Figure 2. In this illustration, we show how whole volume ACEs can be used by MapR Administrators to forcefully restrict access to volume contents – in this case to members of the Finance group.
- Set Permissions on Administrative Actions. Finally, you should set restrictions on the actions users can take on a cluster. [See our “Volume Capabilities” page, for example, for information on setting permissions on actions that can be performed on a volume.]
We’re making great progress securing the cluster, but we’re not done yet. Although we’ve just set permissions on all our data, unauthorized users can still conceivably gain access to sensitive data. The vectors of attack in this case are much more difficult to pull off, but you should be aware of the possibilities and take precautionary measures as necessary.
- Security Best Practice #4: Protect Your Data. Broadly, there are two ways attackers can read data that they are not authorized to see. One way is to simply sniff network traffic between nodes, for example, in the hopes of capturing sensitive information, file data, etc. This is very hard to pull off, given the type of access an attacker would need on your network, but it is possible assuming your network traffic is unencrypted. The second way for an attacker to read unauthorized data is to steal the drives that data is sitting on. Again, this is very hard to pull off, given the type of access the attacker needs to your data center or wherever your cluster is hosted. Nevertheless, if you’re interested in protecting yourself against these types of attacks you should:
- Encrypt Data on the Wire. When you turn on security (as described above), node-to-node communications are encrypted using AES-256, which is one of the most secure ciphers available. In addition, web-accessible UIs are secured using HTTPS/TLSv1.2. You can optionally ensure your sensitive files are encrypted in-transit by enabling encryption at the file level.
- Encrypt Data at Rest. MapR supports Linux Unified Key Setup (LUKS) or self-encrypting drives (SEDs) for encrypting data at rest. Many of our partners also have encryption offerings, supporting higher levels of granularity, different encryption schemes, etc.
From time to time, the MapR security team comes across vulnerabilities that might impact our software. We come across these vulnerabilities from a variety of possible sources, including but not limited to: internal testing, customer-driven penetration tests, and publicly-available JIRAs. We take these (potential) vulnerabilities very seriously and work quickly to evaluate them for applicability and severity. Patches, if necessary, are developed, tested, and communicated to our customers; all of this is done within time frames dictated by the severity of the issue at hand.

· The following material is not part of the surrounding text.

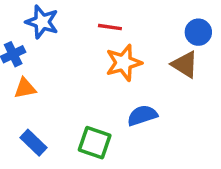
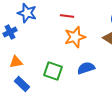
orange triangle: (25, 88) -> (16, 62), moved
green square: (95, 143) -> (53, 71), moved

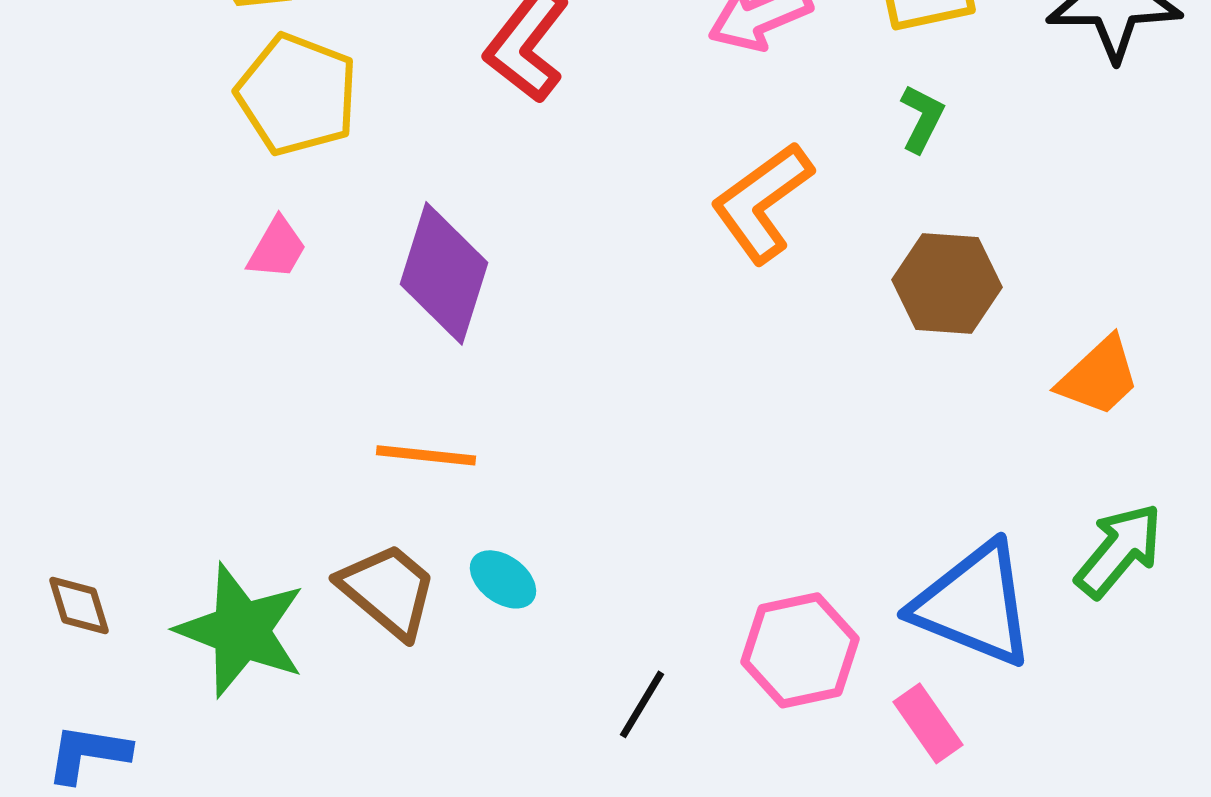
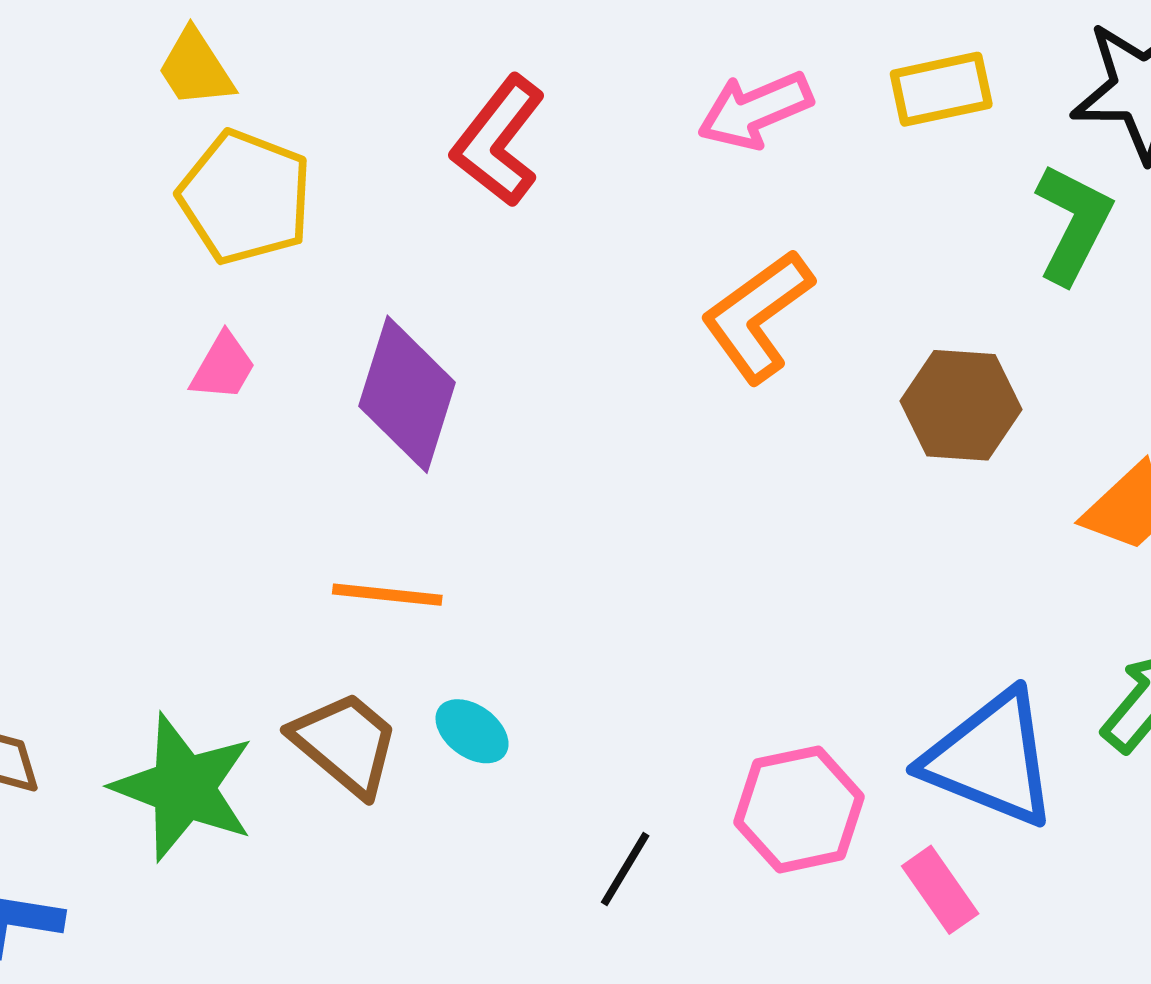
green L-shape: (922, 118) -> (1073, 224), moved, size x1.6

- Security Best Practice #5: Stay Up-To-Date on Patches. MapR issues security vulnerability advisories to our customers. You can stay up-to-date on known vulnerabilities for version 5.2 here. Make sure you take the recommended action(s) to mitigate these vulnerabilities, including patching your MapR software.
They say there are two types of companies: companies that know they’ve been hacked, and companies that don’t know they’ve been hacked yet. It’s a rather alarmist statement, but most security professionals know there is a grain of truth to this. Now that I’ve got your attention, please...take a deep breath. Relax. And turn your attention to best practices #6 and #7. In both of these tips, we emphasize detection and response to supplement the preventive measures described above.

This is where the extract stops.